Schofield project eases military housing bind
By William Cole
Advertiser Military Writer
Even as the Army's presence on O'ahu grows, a yearlong deployment to Iraq by more than 7,000 Schofield Barracks soldiers and progress with a massive housing improvement project are providing relief for what had been a military housing crunch, officials said.
"We had some struggles previously — last year with the mobilization of folks passing through Hawai'i for deployments to the theater, (and that) created some significant challenges for us," said Clyde Sage, the services and referral branch chief for the U.S. Army Garrison Hawai'i housing division.
Soldiers from American Samoa, Guam and California were temporarily housed on base at a time when most of the 25th Infantry Division also was at home.
Now, contractors are completing 35 new homes a month on the base as part of a $2.33 billion privatization venture. The plan is eventually to build 5,388 homes and renovate 2,506 others over a 10-year initial development period.
The first of 1,529 of those new homes at Aliamanu Military Reservation — one of five other locations the Army has housing — are expected to become available starting in 2007.
Ann Wharton, communications director for Army Hawai'i Family Housing, said there are 6,100 homes now in the housing mix with occupancy at about 90 percent, and the Army will have more than 6,700 homes available when soldiers return from Iraq next summer.
"It actually puts us in a great situation," she said. "We're going to have remodeled homes and new homes, and we'll be able to support all of (the soldiers) coming back in."
An expected fall 2007 deployment to Iraq by the 3,900-soldier Stryker brigade also would mean continued housing availability.
At the same time, the Army is in the midst of growth on O'ahu. In 2002, 17,000 soldiers were based here, Sage said. That number has grown to 18,000 now, and is anticipated to increase to 21,000 in three years as the Army modernizes and Hawai'i takes on a greater role as a forward launching point for military operations throughout Asia and the Pacific.
Up to 1,650 more troops are expected as part of a reorganization of U.S. Army Pacific at Fort Shafter as a warfighting headquarters with rapidly deployable subcommands.
Of 18,000 soldiers in Hawai'i now, 9,000 require family housing, and the Army mandate is for 7,350 to live on post, Sage said. Others choose to live off base.
The military, realizing it couldn't build or renovate housing to desired standards fast enough at its posts around the country, turned to the private sector to build and maintain housing.
In 2005, the Defense Department entered into 53 privatization projects nationwide involving more than 111,000 family housing units.
The Army in Hawai'i and Napa, Calif.-based Actus Lend Lease have a 50-year partnership. A service member's housing allowance is used to manage and maintain homes and pay for new construction.
The project also includes Fort Shafter, Wheeler Army Air Field, Helemano Military Reservation, Tripler Army Medical Center and a Coast Guard housing area at Red Hill.
In the Kalakaua community at Schofield — being built on the former 1920s ironwood- and palm-lined golf course of the same name — 125 families live in new homes.

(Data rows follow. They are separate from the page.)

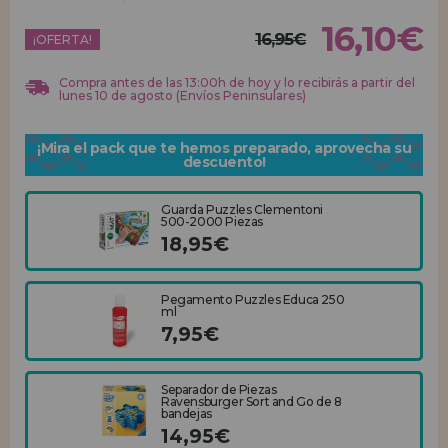
16,10€
16,95€
REGISTRO DISTRIBUIDOR
¡OFERTA!
Compra antes de las 13:00h de hoy y lo recibirás a partir del
lunes 10 de agosto (Envíos Peninsulares)
¡Mira el pack que te hemos preparado, aprovecha su
descuento!
Guarda Puzzles Clementoni
500-2000 Piezas
18,95€
Pegamento Puzzles Educa 250
ml
7,95€
Separador de Piezas
Ravensburger Sort and Go de 8
bandejas
14,95€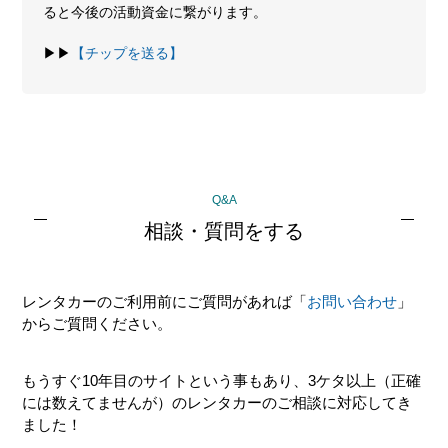
ると今後の活動資金に繋がります。
▶▶
【チップを送る】
最
Q&A
初
相談・質問をする
の
サ
レンタカーのご利用前にご質問があれば「
お問い合わせ
」
イ
からご質問ください。
ド
バ
もうすぐ10年目のサイトという事もあり、3ケタ以上（正確
ー
には数えてませんが）のレンタカーのご相談に対応してき
ました！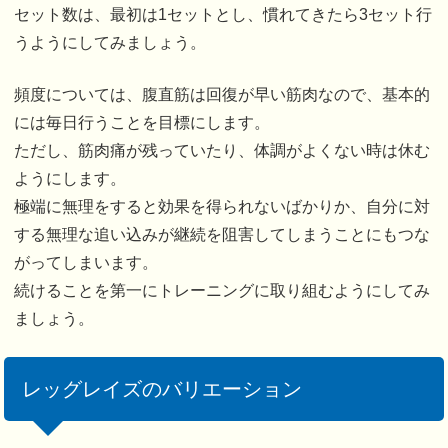
セット数は、最初は1セットとし、慣れてきたら3セット行
うようにしてみましょう。
頻度については、腹直筋は回復が早い筋肉なので、基本的
には毎日行うことを目標にします。
ただし、筋肉痛が残っていたり、体調がよくない時は休む
ようにします。
極端に無理をすると効果を得られないばかりか、自分に対
する無理な追い込みが継続を阻害してしまうことにもつな
がってしまいます。
続けることを第一にトレーニングに取り組むようにしてみ
ましょう。
レッグレイズのバリエーション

By the end of the year, that number will be 190, Wharton said.
The Porter community is under construction and the first new homes are expected to begin to be available in January.
At the same time, Schofield is in the midst of a more than $802 million barracks renovation that began in 1995 and is expected to run through 2011.
The old "J" and "K" quads were demolished, others are being renovated, and new barracks are being built. More than 6,000 rooms are in the inventory, with occupancy less than 3,000 with the deployment. About 1,500 rooms are undergoing renovation, Sage said.
At almost every Army post, there is some wait for housing, but by the summer of 2007, when soldiers return from Iraq, "we'll be ahead of the pack," said Schofield spokesman Kendrick Washington.